Last year, Las Vegas and Reno saw heated and at times violent protests against police brutality in the immediate aftermath of the police killing of George Floyd in Minneapolis — more than two dozen police officers were injured (including the paralyzation of officer Shay Mikalonis) while dozens more protesters were arrested or forcibly dispersed from protest areas. One civilian, Jorge Gomez, was killed by Metro officers during the protest, in what was ruled a justified use of deadly force.
At the same time, police departments across the country faced changes to their operations because of the COVID-19 pandemic and dealt with calls from progressive Democrats to reduce police budgets and roll back “tough on crime” policies that have disproportionately harmed the poor and people of color. Some candidates have openly opposed those calls, though. In a video announcing his candidacy for U.S. Senate, Republican former Attorney General Adam Laxalt speaks over footage of violent protests from last summer and says that the “radical left” and other groups are taking over the country.
Lopez noted the impact that the turmoil seen in the past 18 months can have on officers.
“When we think of policing, we should also think of police officers who are employees … If employees [are] told that you are bad at your job, you are the cause of social problems, that you go around killing people for no reason, that makes you not want to do your job,” Lopez said. “So that has negative impacts when it comes to more proactive policing.”
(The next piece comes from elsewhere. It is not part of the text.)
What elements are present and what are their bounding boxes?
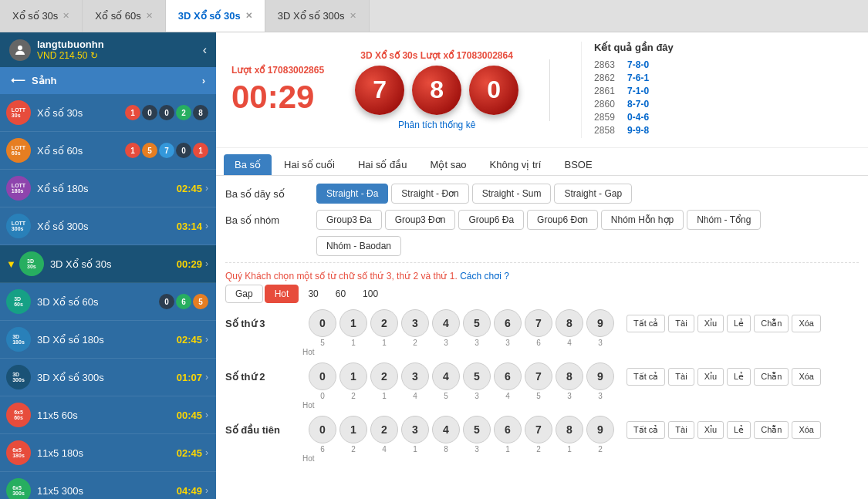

This guide may also be limited in parts by the availability of data. For example, Nevada Crime Online does not have data on violent crime in Henderson Police Department’s jurisdiction for February 2017, and statistics may change as police departments report data from earlier years.
Over the next year, candidates will likely continue to boil complex crime statistics down to simplified political attacks that may place blame on a single person or policy. But as Sousa notes, the context of the past year and a half and how crime rates change moving forward are especially important to keep in mind and understand when discussing crime during the pandemic.
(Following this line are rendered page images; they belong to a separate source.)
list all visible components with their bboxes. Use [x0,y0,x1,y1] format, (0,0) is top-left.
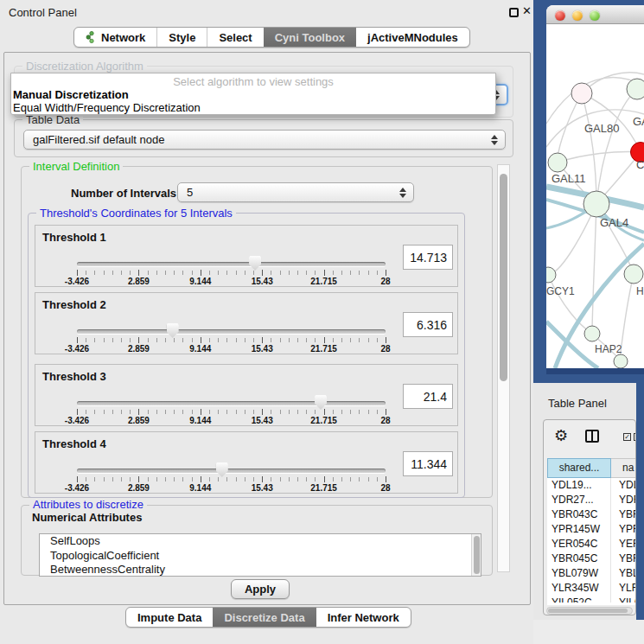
svg-text:HAP2: HAP2 [595,343,622,355]
slider-thumb[interactable] [315,395,327,410]
dropdown-hint: Select algorithm to view settings [11,75,495,88]
close-window-icon[interactable] [555,10,565,21]
slider-scale: -3.426 2.859 9.144 15.43 21.715 28 [77,432,386,494]
list-item[interactable]: BetweennessCentrality [40,563,481,577]
table-row[interactable]: YER054CYER0 [547,537,636,552]
numerical-attributes-label: Numerical Attributes [32,511,142,524]
scrollbar-thumb[interactable] [548,609,628,613]
attributes-list[interactable]: SelfLoops TopologicalCoefficient Between… [39,533,481,577]
minor-ticks [77,338,386,342]
network-view-window[interactable]: GAL80 GAL C GAL11 GAL4 GCY1 H HAP2 [546,5,644,374]
list-item[interactable]: TopologicalCoefficient [40,549,481,564]
panel-title: Control Panel [9,6,77,19]
node-hap2[interactable] [584,326,600,341]
table-data-combobox[interactable]: galFiltered.sif default node [23,130,506,150]
tab-label: Network [101,31,145,44]
svg-text:GAL: GAL [633,115,644,128]
slider-track[interactable] [77,469,386,473]
node-gal80[interactable] [571,83,592,104]
column-header-name[interactable]: na [611,458,636,478]
tab-cyni-toolbox[interactable]: Cyni Toolbox [264,28,356,47]
minor-ticks [77,477,386,481]
close-icon[interactable]: ✕ [522,4,532,17]
table-row[interactable]: YDL19...YDL1 [547,478,636,493]
table-row[interactable]: YDR27...YDR2 [547,493,636,507]
tab-impute-data[interactable]: Impute Data [126,608,213,627]
network-window-titlebar[interactable] [546,5,644,24]
table-horizontal-scrollbar[interactable] [546,607,633,615]
tab-infer-network[interactable]: Infer Network [316,608,411,627]
table-panel: Table Panel ⚙ ✓ ✓ shared... na YDL19...Y… [533,383,636,620]
node-gal4[interactable] [583,191,609,217]
tab-discretize-data[interactable]: Discretize Data [213,608,316,627]
control-panel-titlebar: Control Panel ✕ [0,0,533,24]
slider-thumb[interactable] [216,462,228,477]
svg-text:GAL4: GAL4 [600,216,628,229]
tab-jactivemnodules[interactable]: jActiveMNodules [356,28,469,47]
panel-vertical-scrollbar[interactable] [497,164,510,572]
list-scrollbar[interactable] [471,534,481,576]
table-row[interactable]: YLR345WYLR3 [547,581,636,596]
svg-text:GAL80: GAL80 [584,122,619,135]
threshold-4-panel: Threshold 4 -3.426 2.859 9.144 15.43 21.… [35,431,458,494]
bottom-tabbar: Impute Data Discretize Data Infer Networ… [125,607,411,628]
checkbox-icon[interactable]: ✓ [634,433,636,441]
node-gal[interactable] [627,79,644,99]
node-gcy1[interactable] [546,267,556,283]
tab-style[interactable]: Style [156,28,207,47]
slider-track[interactable] [77,262,386,266]
scrollbar-thumb[interactable] [474,536,480,574]
list-item[interactable]: SelfLoops [40,534,481,549]
dropdown-option-equal-width[interactable]: Equal Width/Frequency Discretization [13,101,201,114]
node-h[interactable] [624,265,643,284]
network-icon [86,31,97,43]
slider-thumb[interactable] [249,256,261,271]
svg-text:GAL11: GAL11 [552,172,586,185]
threshold-value-field[interactable] [403,384,453,409]
float-window-icon[interactable] [509,8,519,17]
table-panel-title: Table Panel [548,397,607,410]
scrollbar-thumb[interactable] [500,174,507,381]
node-gal11[interactable] [548,153,567,172]
combo-value: galFiltered.sif default node [33,133,164,146]
apply-button[interactable]: Apply [231,579,290,599]
table-row[interactable]: YBL079WYBL0 [547,566,636,581]
slider-track[interactable] [77,329,386,334]
group-title: Interval Definition [29,160,123,173]
threshold-3-panel: Threshold 3 -3.426 2.859 9.144 15.43 21.… [35,364,458,426]
group-title: Table Data [22,113,83,126]
tab-select[interactable]: Select [207,28,263,47]
threshold-value-field[interactable] [403,245,453,270]
dropdown-option-manual[interactable]: Manual Discretization [13,88,129,101]
num-intervals-combobox[interactable]: 5 [177,182,414,202]
column-header-shared-name[interactable]: shared... [547,458,611,478]
num-intervals-label: Number of Intervals [71,187,176,200]
tab-network[interactable]: Network [74,28,156,47]
network-graph[interactable]: GAL80 GAL C GAL11 GAL4 GCY1 H HAP2 [546,24,644,368]
threshold-value-field[interactable] [403,312,453,337]
control-panel-tabbar: Network Style Select Cyni Toolbox jActiv… [73,27,470,48]
group-title: Discretization Algorithm [22,60,147,73]
gear-icon[interactable]: ⚙ [554,426,568,445]
slider-thumb[interactable] [167,323,179,338]
table-row-clipped[interactable]: YIL052CYIL0 [547,596,636,603]
table-header-row: shared... na [547,458,636,478]
slider-scale: -3.426 2.859 9.144 15.43 21.715 28 [77,293,386,355]
network-canvas[interactable]: GAL80 GAL C GAL11 GAL4 GCY1 H HAP2 [546,24,644,368]
threshold-2-panel: Threshold 2 -3.426 2.859 9.144 15.43 21.… [35,292,458,354]
table-row[interactable]: YBR045CYBR0 [547,552,636,566]
table-row[interactable]: YPR145WYPR1 [547,522,636,537]
slider-track[interactable] [77,401,386,405]
column-layout-icon[interactable] [585,430,599,443]
checkbox-icon[interactable]: ✓ [623,433,631,441]
node-attribute-table[interactable]: shared... na YDL19...YDL1 YDR27...YDR2 Y… [547,458,636,605]
minimize-window-icon[interactable] [572,10,583,21]
status-area [533,620,644,644]
combo-stepper-icon [491,135,499,145]
zoom-window-icon[interactable] [590,10,600,21]
table-row[interactable]: YBR043CYBR0 [547,507,636,522]
node-bottom[interactable] [614,354,628,368]
threshold-value-field[interactable] [403,451,453,476]
svg-text:C: C [636,158,644,171]
minor-ticks [77,271,386,275]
“I think that what we may find is that a lot of the data that occurred over the last year … we have to look at that in context of what's going on, you know, around the country and around the world,” Sousa said. “Now, whether in the next two or three years, the numbers return to where they were prior, that remains to be seen. But I think it also depends a little bit on how criminal justice agencies react to the numbers that are happening.”